Quão doce era poder andar com ele, sentir a corrente de ar gélido em seu rosto a ponto de lhe parecer o retorno da adolescência, traduzindo a lividez de situações atuais consternadas em uma pluralidade de cores quentes que lhe ateavam as maçãs do rosto.

Há muito havia perdido o desejo por novas sensações, visto a cadeia de preceitos plangentes lhe atribuídos em tão alta velocidade que já nem sentia o peso da sua ausência. A vida assimilava-se ao ontem não vivido, que além das frustrações desencadeadas, reavivava ainda mais o sentimento de impotência acerca do futuro que a seu ver era imutável.

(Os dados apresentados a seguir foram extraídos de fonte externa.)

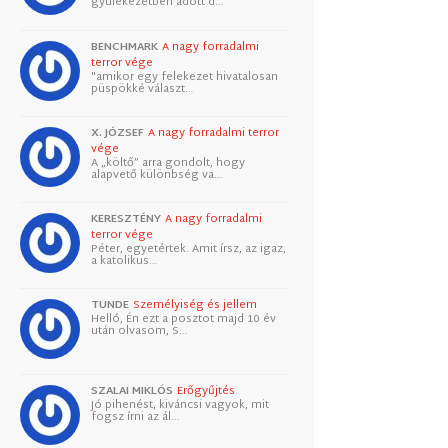
gyülekezetben adott d…
BENCHMARK
A nagy forradalmi
terror vége
"amikor egy felekezet hivatalosan
püspökké választ…
X. JÓZSEF
A nagy forradalmi terror
vége
A „költő” arra gondolt, hogy
alapvető különbség va…
KERESZTÉNY
A nagy forradalmi
terror vége
Péter, egyetértek. Amit írsz, az igaz,
a katolikus…
TUNDE
Személyiség és jellem
Helló, Én ezt a posztot majd 10 év
után olvasom, S…
SZALAI MIKLÓS
Erőgyűjtés
Jó pihenést, kiváncsi vagyok, mit
fogsz írni az ál…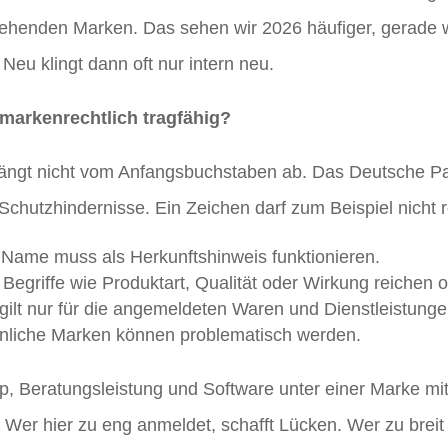
ehenden Marken. Das sehen wir 2026 häufiger, gerade wei
Neu klingt dann oft nur intern neu.
markenrechtlich tragfähig?
hängt nicht vom Anfangsbuchstaben ab. Das Deutsche P
e Schutzhindernisse. Ein Zeichen darf zum Beispiel nicht 
Name muss als Herkunftshinweis funktionieren.
Begriffe wie Produktart, Qualität oder Wirkung reichen of
ilt nur für die angemeldeten Waren und Dienstleistunge
nliche Marken können problematisch werden.
p, Beratungsleistung und Software unter einer Marke mi
 Wer hier zu eng anmeldet, schafft Lücken. Wer zu breit 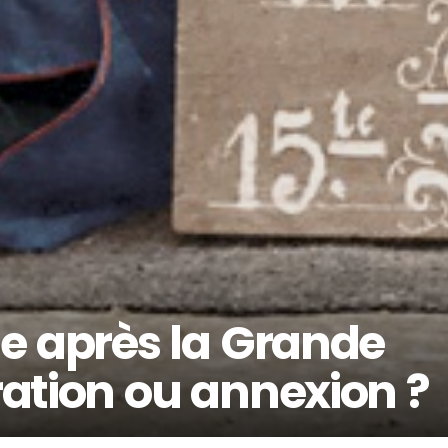
ne après la Grande
ration ou annexion ?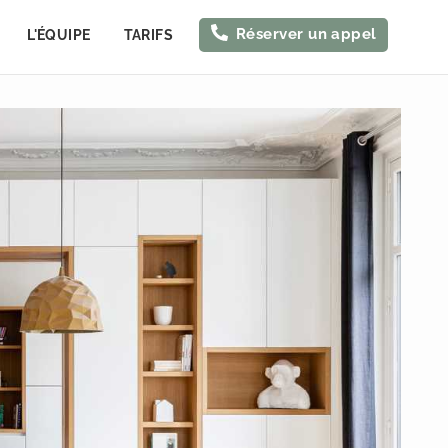
Réserver un appel
L'ÉQUIPE
TARIFS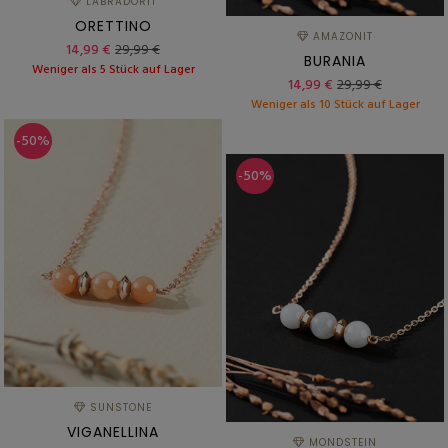
LABRADORIT
ORETTINO
AMAZONIT
14,99 €
29,99 €
BURANIA
Weniger als 5 Stück auf Lager
14,99 €
29,99 €
Weniger als 10 Stück auf Lager
-50%
-50%
SUNSTONE
VIGANELLINA
MONDSTEIN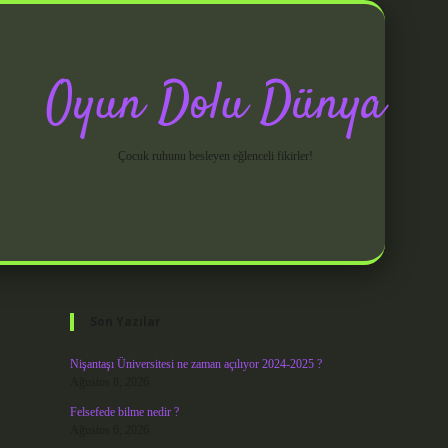
Oyun Dolu Dünya
Çocuk ruhunu besleyen eğlenceli fikirler!
Sidebar
grandoperabet giriş
Son Yazılar
Nişantaşı Üniversitesi ne zaman açılıyor 2024-2025 ?
Ağustos 8, 2026
Felsefede bilme nedir ?
Ağustos 6, 2026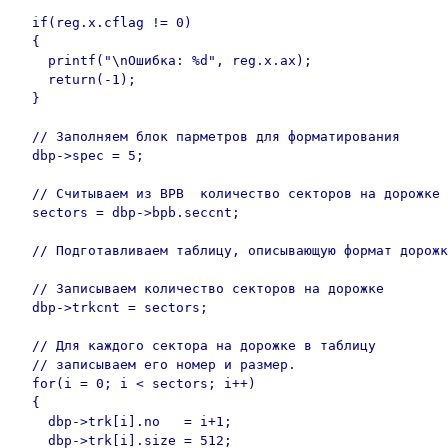
  if(reg.x.cflag != 0)

  {

    printf("\nОшибка: %d", reg.x.ax);

    return(-1);

  }

  // Заполняем блок парметров для форматирования

  dbp->spec = 5;

  // Считываем из BPB  количество секторов на дорожке

  sectors = dbp->bpb.seccnt;

  // Подготавливаем таблицу, описывающую формат дорожк
  // Записываем количество секторов на дорожке

  dbp->trkcnt = sectors;

  // Для каждого сектора на дорожке в таблицу

  // записываем его номер и размер.

  for(i = 0; i < sectors; i++)

  {

    dbp->trk[i].no   = i+1;

    dbp->trk[i].size = 512;
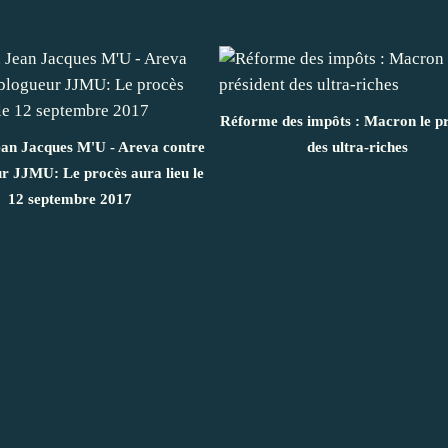
Réforme des impôts : Macron le pr
ean Jacques M'U - Areva contre
des ultra-riches
ur JJMU: Le procès aura lieu le
12 septembre 2017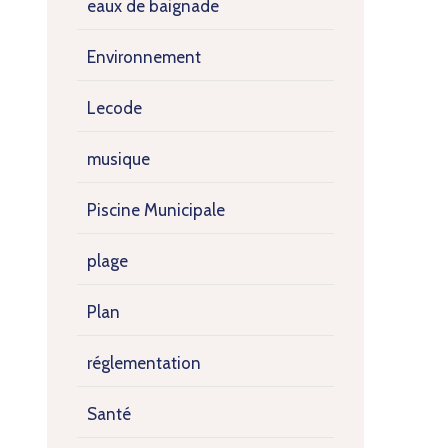
eaux de baignade
Environnement
Lecode
musique
Piscine Municipale
plage
Plan
réglementation
Santé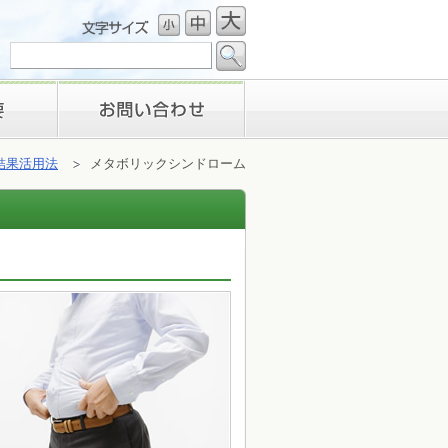
お問い合わせ
結果活用法
メタボリックシンドローム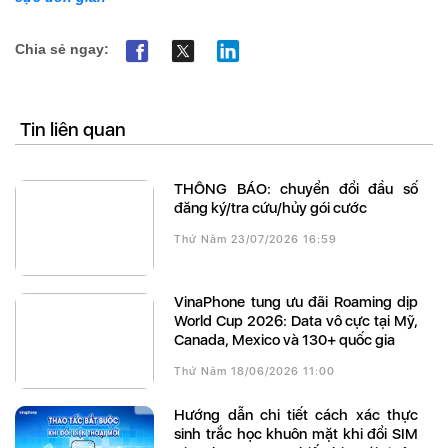
Chia sẻ ngay:
Tin liên quan
THÔNG BÁO: chuyển đổi đầu số
đăng ký/tra cứu/hủy gói cước
Thứ Năm 23/07/2026 16:59
VinaPhone tung ưu đãi Roaming dịp
World Cup 2026: Data vô cực tại Mỹ,
Canada, Mexico và 130+ quốc gia
Thứ Năm 18/06/2026 11:00
Hướng dẫn chi tiết cách xác thực
sinh trắc học khuôn mặt khi đổi SIM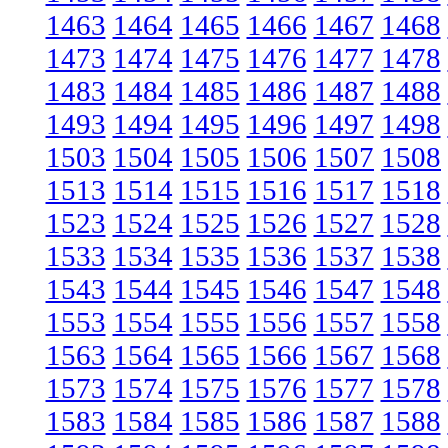
1463
1464
1465
1466
1467
1468
1473
1474
1475
1476
1477
1478
1483
1484
1485
1486
1487
1488
1493
1494
1495
1496
1497
1498
1503
1504
1505
1506
1507
1508
1513
1514
1515
1516
1517
1518
1523
1524
1525
1526
1527
1528
1533
1534
1535
1536
1537
1538
1543
1544
1545
1546
1547
1548
1553
1554
1555
1556
1557
1558
1563
1564
1565
1566
1567
1568
1573
1574
1575
1576
1577
1578
1583
1584
1585
1586
1587
1588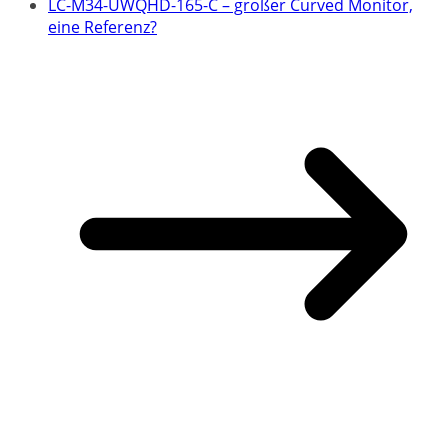
LC-M34-UWQHD-165-C – großer Curved Monitor,
eine Referenz?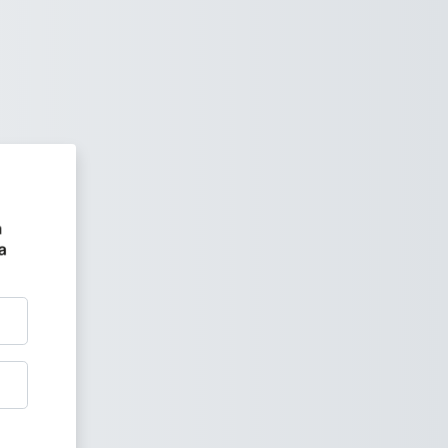
Campus Virtual'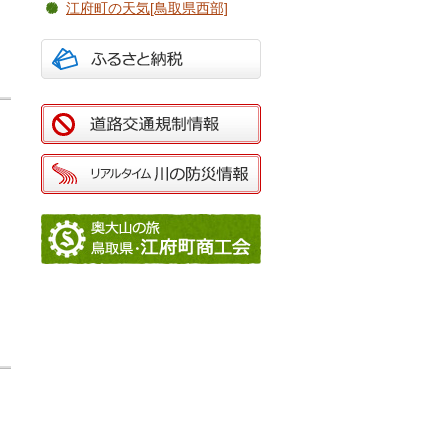
江府町の天気[鳥取県西部]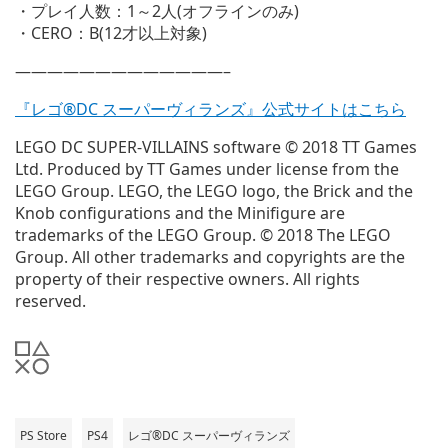
・プレイ人数：1～2人(オフラインのみ)
・CERO：B(12才以上対象)
—————————————–
『レゴ®DC スーパーヴィランズ』公式サイトはこちら
LEGO DC SUPER-VILLAINS software © 2018 TT Games
Ltd. Produced by TT Games under license from the
LEGO Group. LEGO, the LEGO logo, the Brick and the
Knob configurations and the Minifigure are
trademarks of the LEGO Group. © 2018 The LEGO
Group. All other trademarks and copyrights are the
property of their respective owners. All rights
reserved.
PS Store
PS4
レゴ®DC スーパーヴィランズ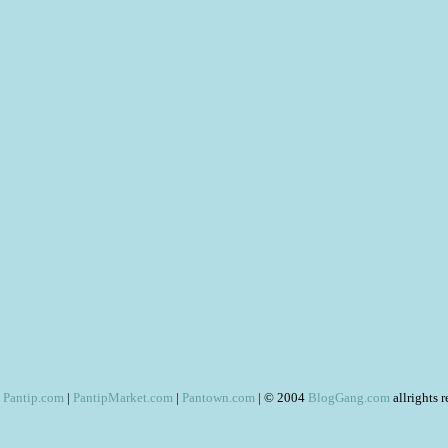
Pantip.com
|
PantipMarket.com
|
Pantown.com
| © 2004
BlogGang.com
allrights 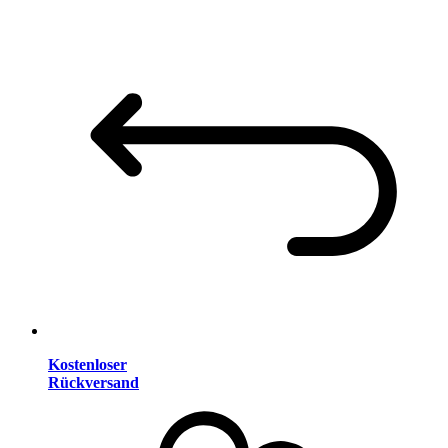
Kostenloser
Rückversand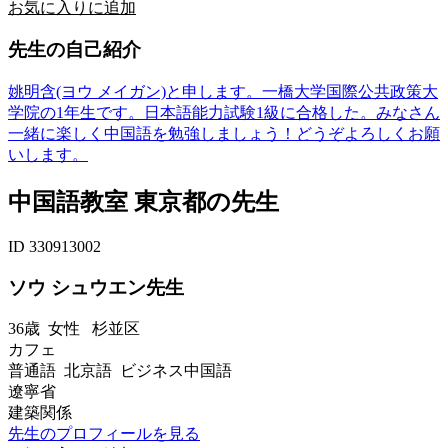
お気に入りに追加
先生の自己紹介
姚明含(ヨウ メイガン)と申します。一橋大学国際公共政策大
学院の1年生です。日本語能力試験1級に合格した。みなさん
一緒に楽しく中国語を勉強しましょう！どうぞよろしくお願
いします。
中国語教室 東京都の先生
ID 330913002
ソウ シュウエン先生
36歳
女性
杉並区
カフェ
普通語 北京語 ビジネス中国語
遼寧省
建築関係
先生のプロフィールを見る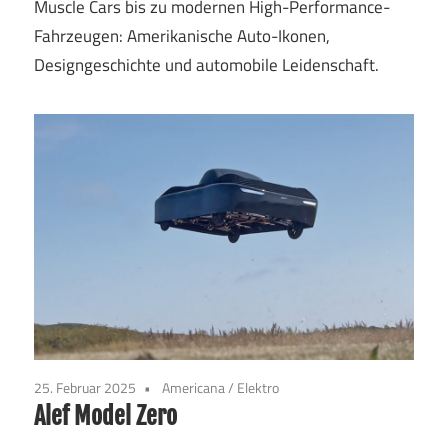
Muscle Cars bis zu modernen High-Performance-
Fahrzeugen: Amerikanische Auto-Ikonen,
Designgeschichte und automobile Leidenschaft.
25. Februar 2025
Americana
/
Elektro
Alef Model Zero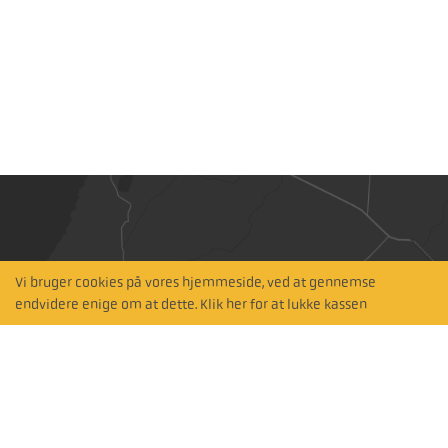
Vi bruger cookies på vores hjemmeside, ved at gennemse
Hitta närmaste
endvidere enige om at dette. Klik her for at lukke kassen
återförsäljare
Søg med kort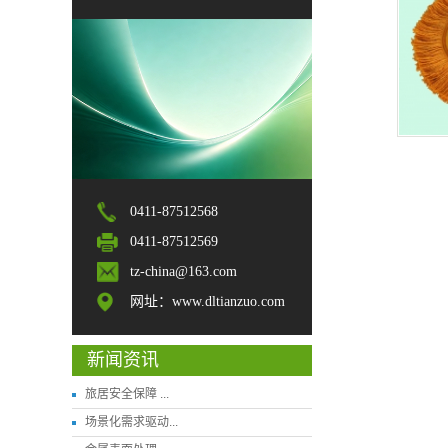
0411-87512568
0411-87512569
tz-china@163.com
网址：www.dltianzuo.com
新闻资讯
旅居安全保障 ...
场景化需求驱动...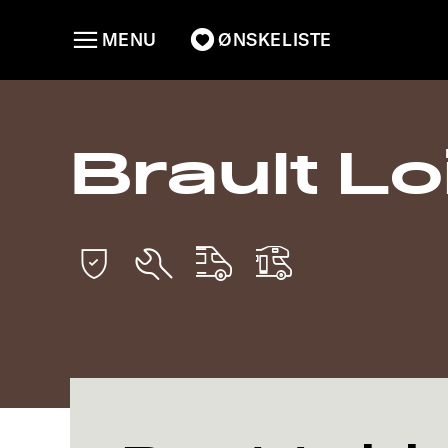
MENU
ØNSKELISTE
Brault Lo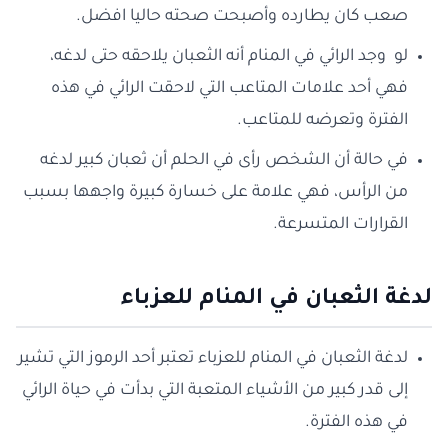
صعب كان يطارده وأصبحت صحته حاليا افضل.
لو وجد الرائي في المنام أنه الثعبان يلاحقه حتى لدغه،
فهي أحد علامات المتاعب التي لاحقت الرائي في هذه
الفترة وتعرضه للمتاعب.
في حالة أن الشخص رأى في الحلم أن ثعبان كبير لدغه
من الرأس، فهي علامة على خسارة كبيرة واجهها بسبب
القرارات المتسرعة.
لدغة الثعبان في المنام للعزباء
لدغة الثعبان في المنام للعزباء تعتبر أحد الرموز التي تشير
إلى قدر كبير من الأشياء المتعبة التي بدأت في حياة الرائي
في هذه الفترة.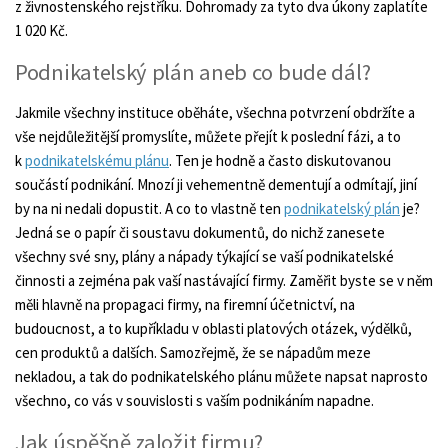
z živnostenského rejstříku. Dohromady za tyto dva úkony zaplatíte
1 020 Kč.
Podnikatelský plán aneb co bude dál?
Jakmile všechny instituce oběháte, všechna potvrzení obdržíte a
vše nejdůležitější promyslíte, můžete přejít k poslední fázi, a to
k
podnikatelskému plánu
. Ten je hodně a často diskutovanou
součástí podnikání. Mnozí ji vehementně dementují a odmítají, jiní
by na ni nedali dopustit. A co to vlastně ten
podnikatelský plán
je?
Jedná se o papír či soustavu dokumentů, do nichž zanesete
všechny své sny, plány a nápady týkající se vaší podnikatelské
činnosti a zejména pak vaší nastávající firmy. Zaměřit byste se v něm
měli hlavně na propagaci firmy, na firemní účetnictví, na
budoucnost, a to kupříkladu v oblasti platových otázek, výdělků,
cen produktů a dalších. Samozřejmě, že se nápadům meze
nekladou, a tak do podnikatelského plánu můžete napsat naprosto
všechno, co vás v souvislosti s vaším podnikáním napadne.
Jak úspěšně založit firmu?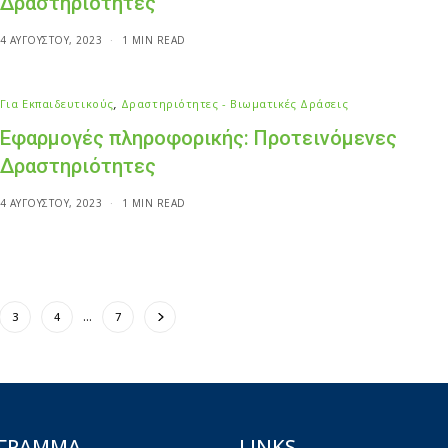
Δραστηριότητες
4 ΑΥΓΟΎΣΤΟΥ, 2023
1 MIN READ
Για Εκπαιδευτικούς
,
Δραστηριότητες - Βιωματικές Δράσεις
Εφαρμογές πληροφορικής: Προτεινόμενες
Δραστηριότητες
4 ΑΥΓΟΎΣΤΟΥ, 2023
1 MIN READ
3
4
…
7
ΟΓΡΑΜΜΑ
LINKS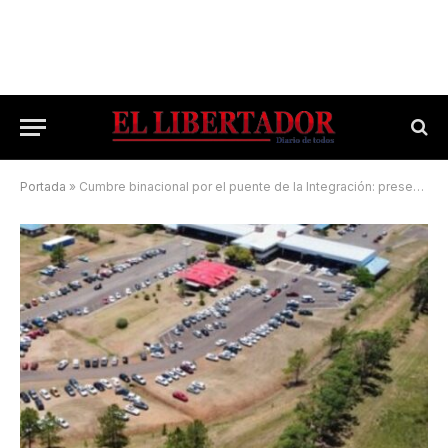
Portada
»
Cumbre binacional por el puente de la Integración: presentarán plan de obras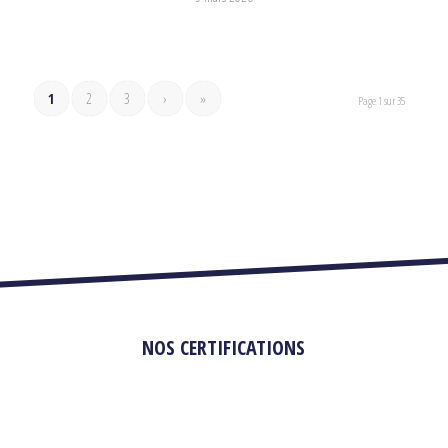
1
2
3
›
»
Page 1 sur 35
NOS CERTIFICATIONS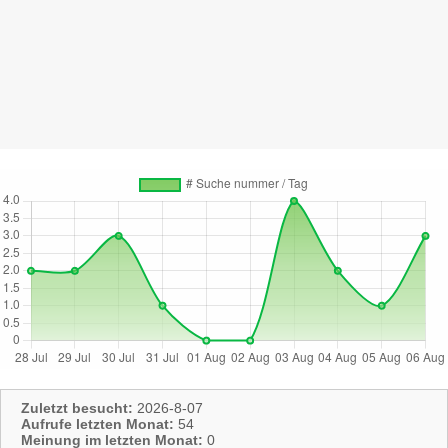
Zuletzt besucht:
2026-8-07
Aufrufe letzten Monat:
54
Meinung im letzten Monat:
0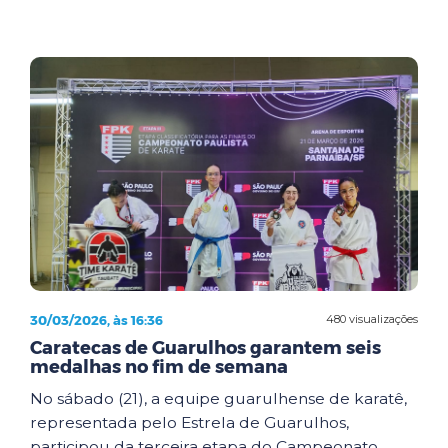
30/03/2026, às 16:36
480 visualizações
Caratecas de Guarulhos garantem seis
medalhas no fim de semana
No sábado (21), a equipe guarulhense de karatê,
representada pelo Estrela de Guarulhos,
participou da terceira etapa do Campeonato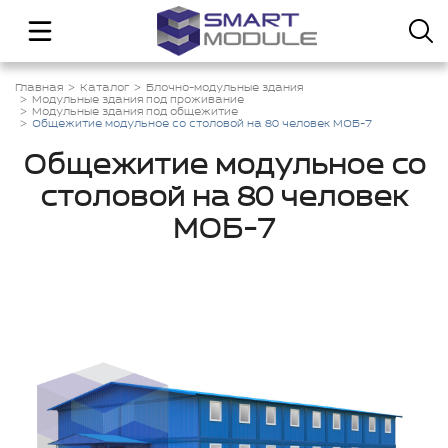
Главная
Каталог
Блочно-модульные здания
Модульные здания под проживание
Модульные здания под общежитие
Общежитие модульное со столовой на 80 человек МОБ-7
Общежитие модульное со
столовой на 80 человек
МОБ-7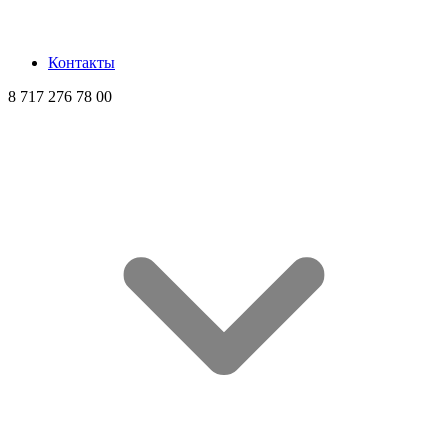
Контакты
8 717 276 78 00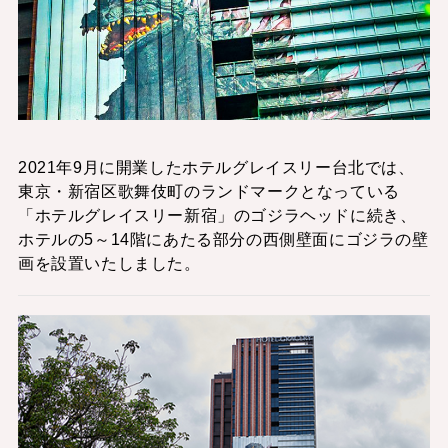
2021年9月に開業したホテルグレイスリー台北では、
東京・新宿区歌舞伎町のランドマークとなっている
「ホテルグレイスリー新宿」のゴジラヘッドに続き、
ホテルの5～14階にあたる部分の西側壁面にゴジラの壁
画を設置いたしました。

Ele, por fim, chegou. Decorrente de tão abismo interno e despedaçado coração. A rejeição, a desmotivação por viver e escassez de altruísmo conduziram ao extremo estado de melancolia, tornando dias ensolarados em noites escuras, impiedosas e álgidas. Finalmente, após meses em trevas, ele surge com a luz que faltava. Traz a esperança em um filete de claridade, que após dias em batalha interna e externa transformava a vulnerabilidade em intrepidez em face das amargas desilusões.


O lampejo fez-se despertador e o trouxe enfim, o amor próprio.